In Beggs v. Board of Education of Murphysboro CUSD No. 186, a school board dismissed a tenured teacher for cause under Section 24-12 of the School Code. Lynne Beggs was a high school geometry teacher who began missing a work during the 2011-2012 school year when her mother became ill. The administration held meetings with Beggs, explaining that it could not allow her to miss school and arrive late. Eventually, on February 21, 2012, the Board suspended her without pay and issued a notice to remedy, which required her to improve her performance and punctuality. Between February 22 and March 27, Beggs continued to miss work, show up late, and failed to provide timely lesson plans for substitute teachers. Ultimately, the Board dismissed Beggs for failure to abide by the notice to remedy.
A mutually agreed upon hearing officer reviewed the Board’s decision. After four days of hearing, the hearing officer recommended reinstating the plaintiff to her position. The hearing officer made several critical findings of fact. For example, the hearing officer found that Beggs’s teaching assistant’s testimony that Beggs wasted significant class time when she arrived late was not credible. Further, the hearing officer found that despite the fact that Beggs provided lesson plans late on certain days, the delay had minimal impact on students. Therefore, the hearing officer found that the Board’s case for dismissal was not justified and ordered reinstatement.
Undeterred, the Board supplemented the hearing officer’s findings of fact substantially and rejected his recommendation. For example, the Board supplemented the hearing officer’s findings with testimony from a student who claimed it was obvious when Beggs failed to provide a lesson plan on time, thus contradicting the hearing officer’s finding that the failure had minimal impact on students. The Board also found that Beggs received a reasonable time to remediate her conduct and failed to do so, thereby justifying dismissal. Based on these additional findings, the Board acted to dismiss the teacher in accordance with the authority granted to it by Senate Bill 7.
But in its opinion, the Appellate Court made clear that Senate Bill 7’s revisions do not give school boards a blank check.
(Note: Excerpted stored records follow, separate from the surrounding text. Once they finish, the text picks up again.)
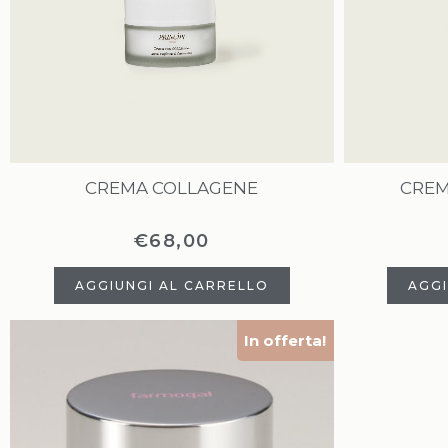
CREMA COLLAGENE
CREM
€
68,00
AGGIUNGI AL CARRELLO
AGGI
In offerta!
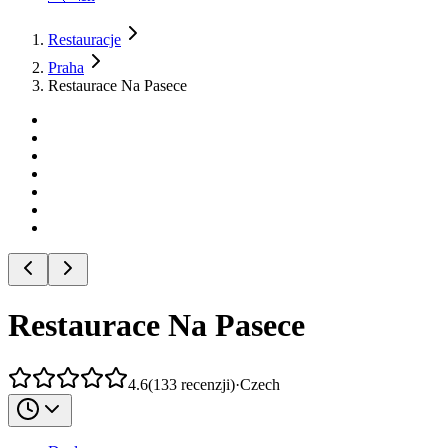
Restauracje
Praha
Restaurace Na Pasece
Restaurace Na Pasece
4.6
(
133
recenzji
)
·
Czech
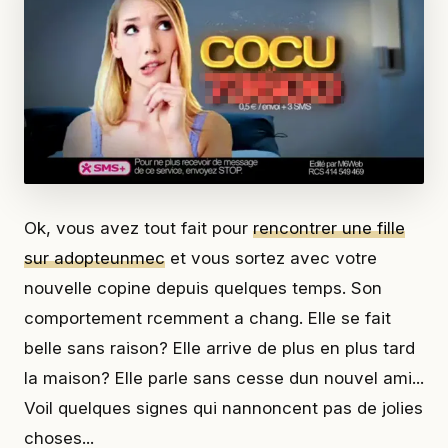
Ok, vous avez tout fait pour
rencontrer une fille
sur adopteunmec
et vous sortez avec votre
nouvelle copine depuis quelques temps. Son
comportement rcemment a chang. Elle se fait
belle sans raison? Elle arrive de plus en plus tard
la maison? Elle parle sans cesse dun nouvel ami...
Voil quelques signes qui nannoncent pas de jolies
choses...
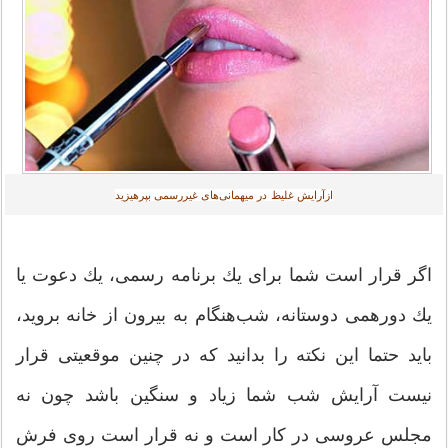
ازآرایش غلیظ در میهمانی‌های غیررسمی بپرهیزید‎
اگر قرار است شما برای یك برنامه رسمی، یك دعوت یا
یك دورهمی دوستانه، شب‌هنگام به بیرون از خانه بروید،
باید حتما این نكته را بدانید كه در چنین موقعیتی قرار
نیست آرایش شب شما زیاد و سنگین باشد چون نه
مجلس عروسی در كار است و نه قرار است روی فرش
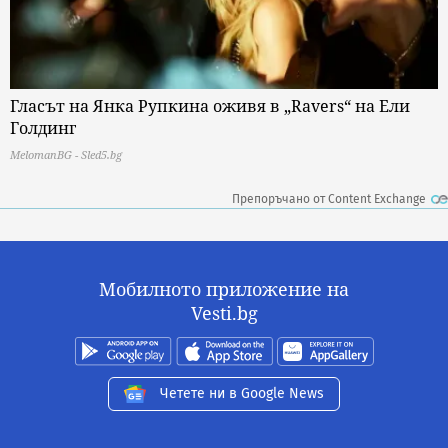
Гласът на Янка Рупкина оживя в „Ravers“ на Ели
Голдинг
MelomanBG - Sled5.bg
Препоръчано от Content Exchange
Мобилното приложение на
Vesti.bg
Четете ни в Google News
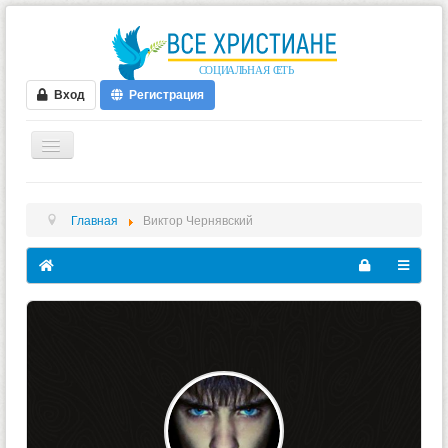
Вход
Регистрация
ГЛАВНАЯ
Главная
Виктор Чернявский
ФОРУМ
ВИДЕО
БЛОГИ
МУЗЫКА
БИБЛИЯ
ОПРОСЫ
НОВОСТИ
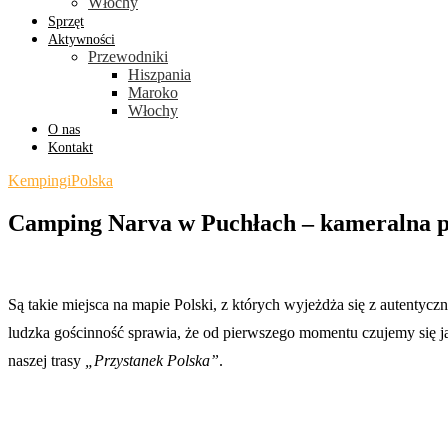
Włochy
Sprzęt
Aktywności
Przewodniki
Hiszpania
Maroko
Włochy
O nas
Kontakt
Kempingi
Polska
Camping Narva w Puchłach – kameralna 
Są takie miejsca na mapie Polski, z których wyjeżdża się z autentycz
ludzka gościnność sprawia, że od pierwszego momentu czujemy się j
naszej trasy
„Przystanek Polska”
.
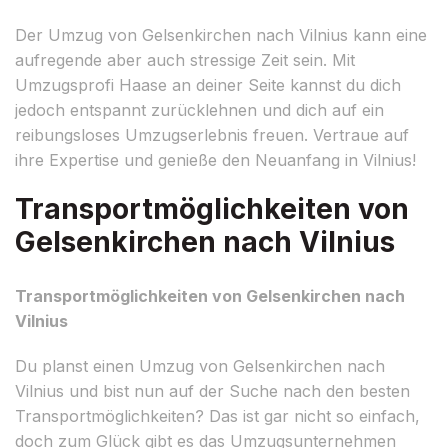
Der Umzug von Gelsenkirchen nach Vilnius kann eine
aufregende aber auch stressige Zeit sein. Mit
Umzugsprofi Haase an deiner Seite kannst du dich
jedoch entspannt zurücklehnen und dich auf ein
reibungsloses Umzugserlebnis freuen. Vertraue auf
ihre Expertise und genieße den Neuanfang in Vilnius!
Transportmöglichkeiten von
Gelsenkirchen nach Vilnius
Transportmöglichkeiten von Gelsenkirchen nach
Vilnius
Du planst einen Umzug von Gelsenkirchen nach
Vilnius und bist nun auf der Suche nach den besten
Transportmöglichkeiten? Das ist gar nicht so einfach,
doch zum Glück gibt es das Umzugsunternehmen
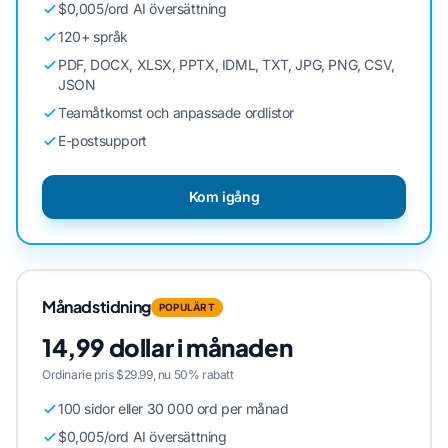
$0,005/ord AI översättning
120+ språk
PDF, DOCX, XLSX, PPTX, IDML, TXT, JPG, PNG, CSV,
JSON
Teamåtkomst och anpassade ordlistor
E-postsupport
Kom igång
Månadstidning
POPULÄRT
14,99 dollar i månaden
Ordinarie pris $29.99, nu 50% rabatt
100 sidor eller 30 000 ord per månad
$0,005/ord AI översättning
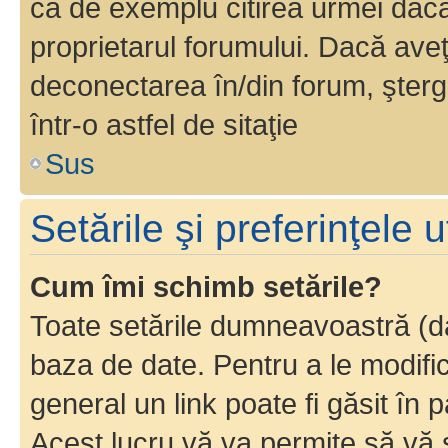
ca de exemplu citirea urmei dacă 
proprietarul forumului. Dacă av
deconectarea în/din forum, şterg
într-o astfel de sitaţie
Sus
Setările şi preferinţele u
Cum îmi schimb setările?
Toate setările dumneavoastră (dac
baza de date. Pentru a le modifica,
general un link poate fi găsit în 
Acest lucru vă va permite să vă sc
The court found that although final authority to dismiss now rests with a board of education, the hearing officer’s findings of fact and recommendations may only be modified if they are against the manifest weight of the evidence – meaning that all reasonable and unbiased persons would clearly agree that the hearing officer erred, or in other words, that the reasons for the dismissal are arbitrary, unreasonable and unrelated to the requirements of service.
While acknowledging the standard of review is not clear, the Appellate Court found that a fair interpretation is that the General Assembly intended the hearing officer to be afforded deference, and that the departure from a hearing officer’s recommendation should be “an unusual occurrence that would produce careful scrutiny if brought before a reviewing court.” In light of this standard, the court reversed the Board of Education’s decision and reinstated Beggs with full back pay and benefits.
Lynne Beggs’ case was particularly sympathetic given that she had been a satisfactory teacher until her mother’s health crisis caused her to be late or absent. However, Beggs v. Murphysboro provides a reminder that courts will impose a high bar for any school board amending a hearing officer’s findings of fact and recommendation.